Dobry.
Mapa: https://en.mapy.cz/turisticka?planovani ... dohacolega
Wycieczka z tych co się odbyły i jakoś to było, pogoda średnia, samopoczucie średnie po chorobie, ale przeszedłem cały i zdrowy
Poranek chłodny, termometr pokazywał -4, ruszyłem w bój, przedemną pierwsza połowa trasy, lubię ją i polecam każdemu w ciemno
Było jesiennie i całkiem przyjemnie, tylko niebo i słońce coś kapryśne było tego dnia ...
Zaczęło się od fajnego widoku na Tatry spod Ochodzitej.
Lodowe półapki
Za plecami zmarznięty Zwardoń
Chwilami piękna jesień się pokazywała, jak wychodziło słonko
Dla mnie to będzie już zawsze taki pieniński kadr
Gruń na horyzoncie
Zmarznięta Kania
Kropki spływjają z muchomora
Schodzę do Skalitego, skręcam w lewo przy ukrytym krzyżu i nadajniku.
Pod krzyżem zasiadam na krótką przerwę, ciepła herbatka i pyszne jagodzianki, było pysznie
Kawałek wcześniej przbiegł za mną duży dzik, lekko mnie przestraszył, schodzę niżej a w moją stronę rusza straszliwe bydle rogate, ciekawska istota pooglądała mni i odeszła w swoją stronę
To jest to straszliwe bydle !
Słoneczko momentami lekko przyświecało, akurat na podejściu, rozpuszczało zmarzlinę z której robiło się śliskie i lepkie błotko, milutko, nogi się rozjeżdżały jak na lodzie
Za to widoczki zrobiły się całkiem przyjemne !
Druga połowa trasy to praktycznie same nowości, jakaieś polany i pastwiska, bardzo podobne do Tułu, nawet roślinność podobna, bo rośnie skrzyp, jest przyjemnie, są ładne jesienne akcenty, pośród tego pięknego terenu "rozbiujam obóz", znaczy się rozkładam sprzęt i przygotowuję kawusię
Od Kiczery robi się trochę trudniej, bo ścieżka która miała być zniknęła, mimo wielu ścieżek, żadna nie była tą którą miałem iść, zamaist tego było bagno i mokradła, kawałek ścieżki się pojawiał i znikał, tak jak kolejne bagna, mało ciekawy odcinek i mało przyjemny, aż w końcu doszedęłm do czerwonego szlaku prowadzącego do Zwardonia, mijając chatę i schronisko Skalanka, które znamy ze zlotu.
Pierwsza połowa trasy
I taka to była wycieczka.
Kikula - Grúň - Fírkova Kýčera - Skalanka
Re: Kikula - Grúň - Fírkova Kýčera - Skalanka
O, świetny pomysł na pętlę. Właśnie ta druga część, na południe od Skalitego, mnie interesowała.

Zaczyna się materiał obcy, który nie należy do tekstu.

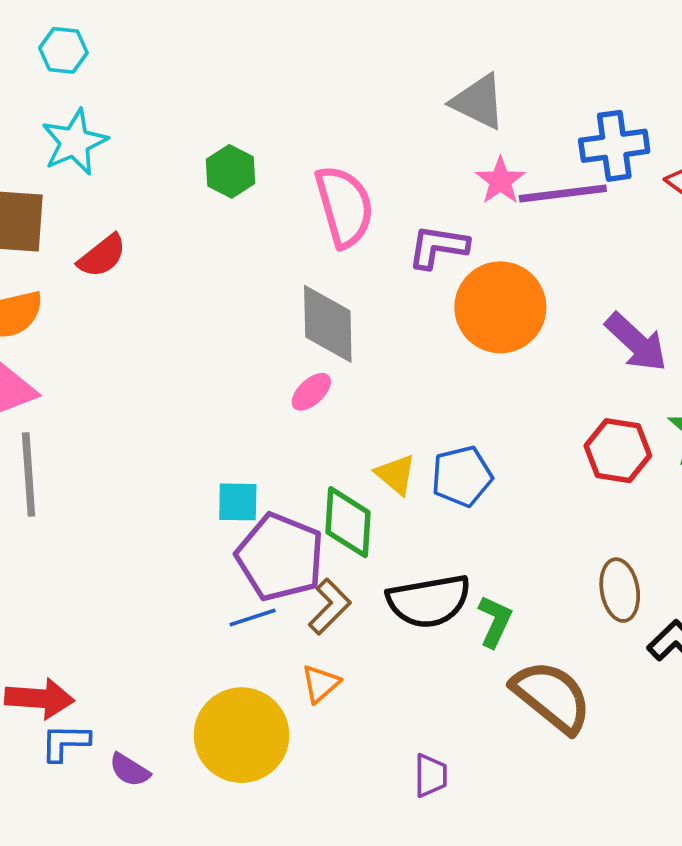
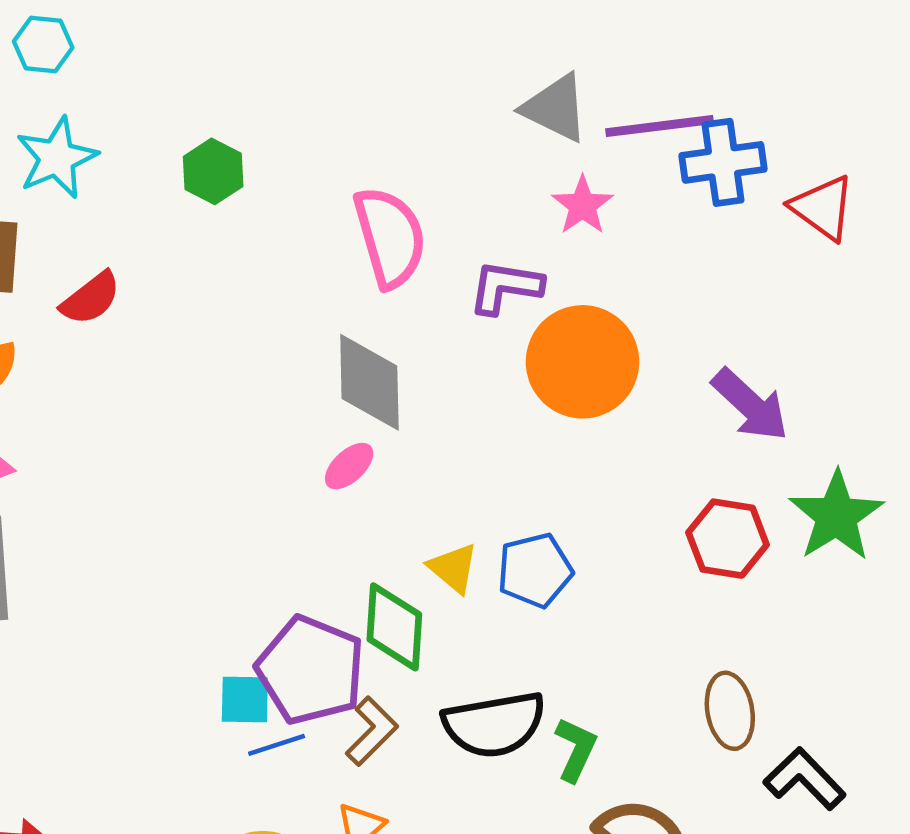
green hexagon: (230, 171) -> (213, 171), moved
purple line: (563, 194) -> (660, 126), moved
cyan square: (238, 502) -> (245, 699), moved

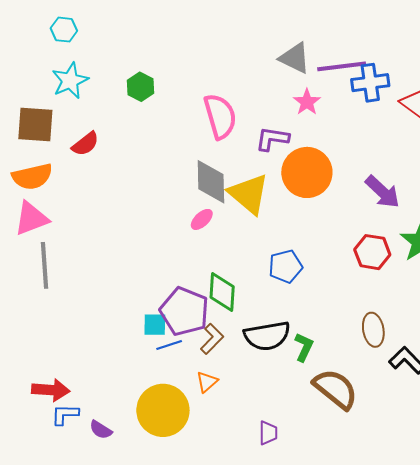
yellow triangle: (453, 568) -> (249, 194), moved, size x1.8

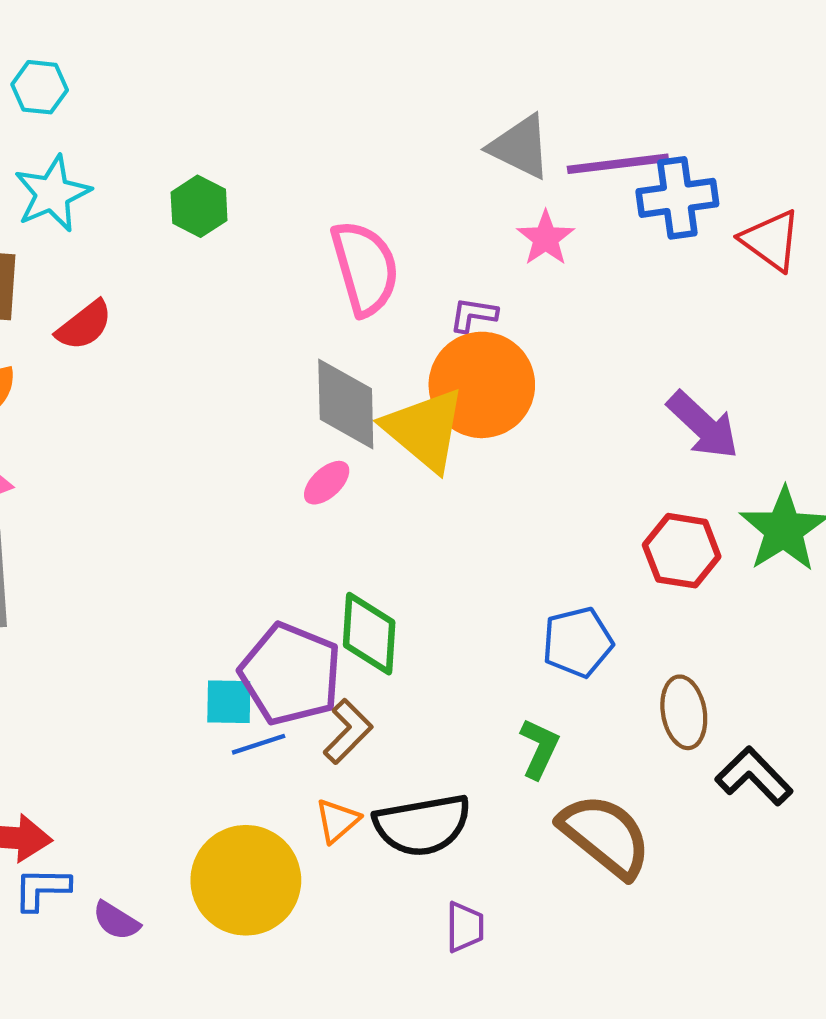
purple L-shape: (272, 139) -> (473, 315), size x0.7
orange circle: (307, 172) -> (482, 385), moved
blue pentagon: (285, 266) -> (578, 642), moved
black semicircle: (267, 336) -> (422, 825), moved

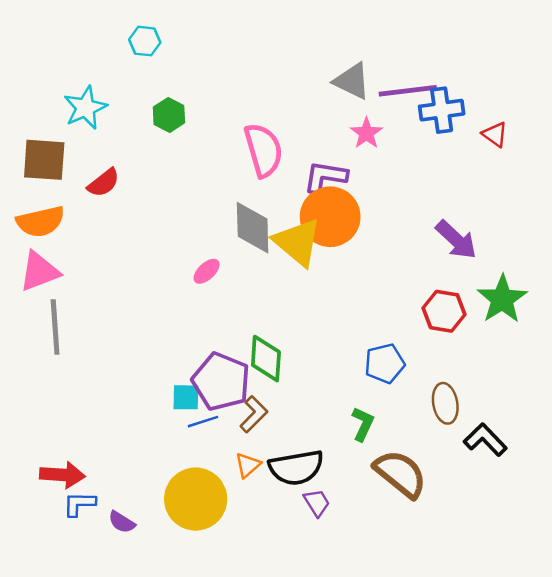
cyan hexagon: (40, 87) -> (145, 41), moved
red triangle: (771, 240) -> (495, 134), size x0.7
purple L-shape: (473, 315) -> (325, 177), size x1.6
pink ellipse: (327, 483) -> (207, 271), moved
purple trapezoid: (465, 927) -> (317, 503), moved, turned -32

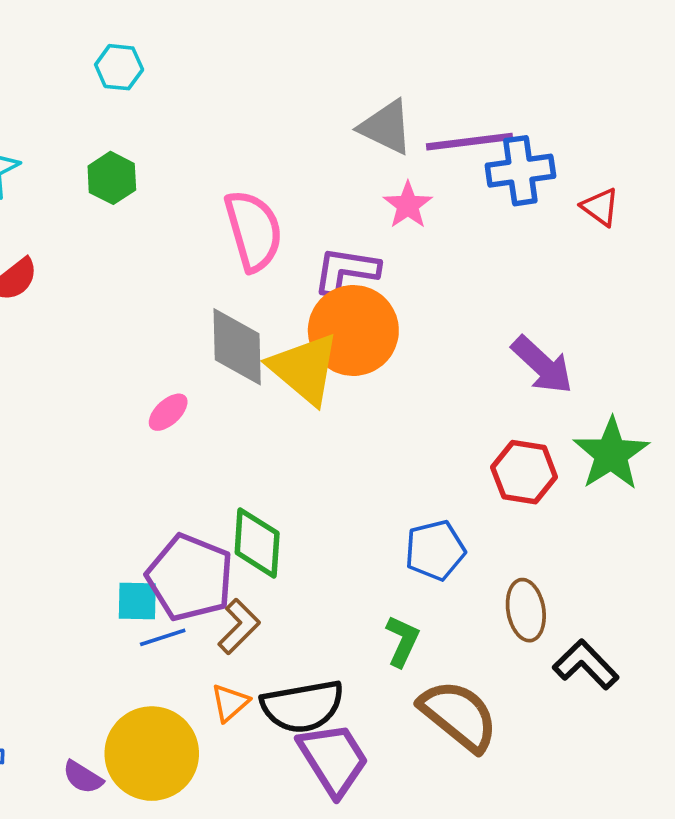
cyan hexagon: (145, 41) -> (119, 67), moved
purple trapezoid: (317, 503) -> (333, 759), size x1.8
purple semicircle: (122, 522) -> (83, 777), moved

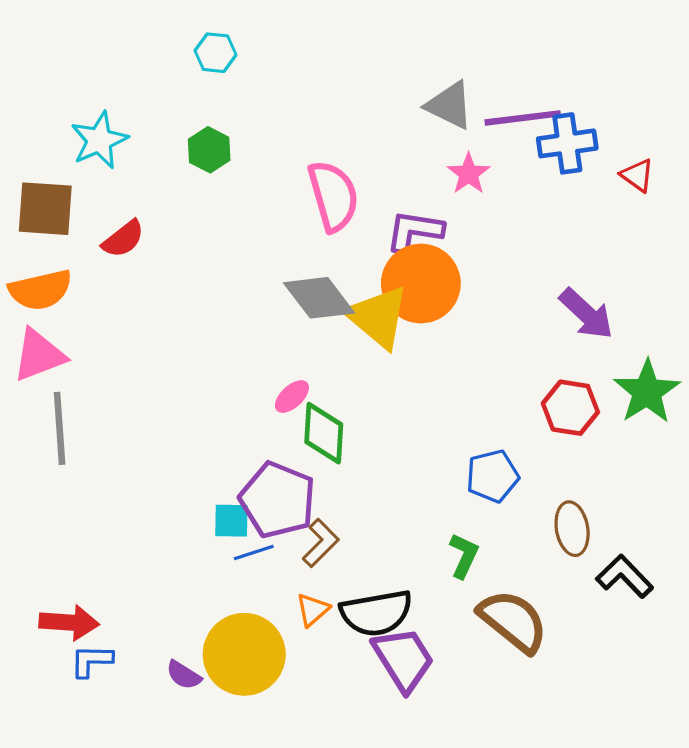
gray diamond: (237, 347) -> (319, 298), turned -36
pink ellipse: (168, 412) -> (292, 397), moved
green diamond: (257, 543) -> (324, 433), moved

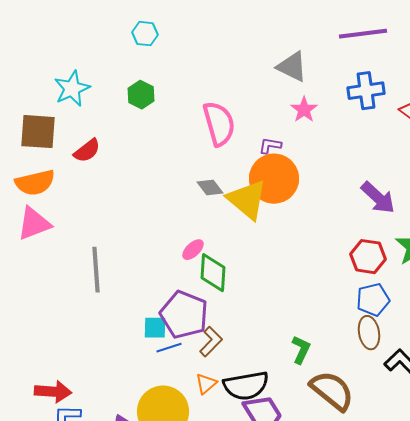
purple line: (523, 118) -> (363, 34), moved
purple L-shape: (414, 231) -> (270, 146), size x0.6
gray diamond: (319, 298) -> (210, 188), size x0.6
gray line: (60, 428) -> (96, 270), moved
blue pentagon: (492, 476) -> (373, 300), moved

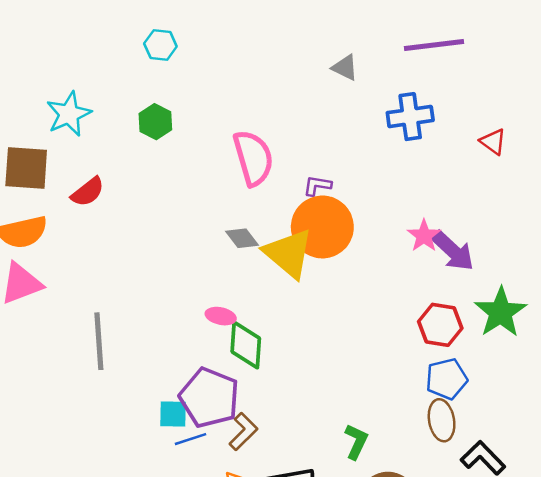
gray triangle: (292, 67) -> (345, 68), moved, size x0.7
blue cross: (366, 91) -> (410, 117), moved
pink star: (304, 110) -> (424, 236), moved
pink ellipse: (193, 250) -> (221, 316), turned 55

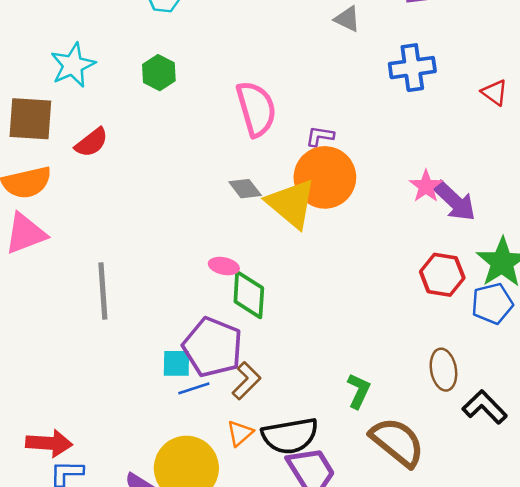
blue pentagon: (447, 379) -> (492, 303), moved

Planowałam tam nawet jakieś kółeczko, choć dłuższe i bardziej po szlakach. Twoja opcja jest dobra, bo nawet przy krótkim jesiennym dniu do zrobienia.
Jeszcze ładnie późna jesień maluje krajobrazy w górach!
Jeszcze ładnie późna jesień maluje krajobrazy w górach!
Re: Kikula - Grúň - Fírkova Kýčera - Skalanka
Wiolcia pisze:O, świetny pomysł na pętlę. Właśnie ta druga część, na południe od Skalitego, mnie interesowała. Planowałam tam nawet jakieś kółeczko, choć dłuższe i bardziej po szlakach. Twoja opcja jest dobra, bo nawet przy krótkim jesiennym dniu do zrobienia.
Jeszcze ładnie późna jesień maluje krajobrazy w górach!
Ostatnia wizyta, to była pętla drugą stroną (północną) sporo lasu, a teraz przeszedłem za Skalite, żeby sprawdzić jak tam jest, bo wyglądałozachęcająco? Myślę że to zdecydowanie lepsza opcja
Seba mi już podpowiadał kiedyś odcinek czerwonego szlaku z Czadcy do Skalitego, też powinien być fajny.
Re: Kikula - Grúň - Fírkova Kýčera - Skalanka
Tą północną to właśnie kiedyś szłam (przez Siwoniowski Wierch). Fajne widoczki były na początku.
Właśnie czerwonym kombinowałam powrót, ze Skalitego w stronę Cadcy, ale potem odbicie na Stary Kosiar. Ale póki co tam nie dotarłam. Dalsza część czerwonego rzeczywiście może być fajna. Znam tylko jego kontynuację z Cadcy w Jawornikach, bo stamtąd startowaliśmy w te góry.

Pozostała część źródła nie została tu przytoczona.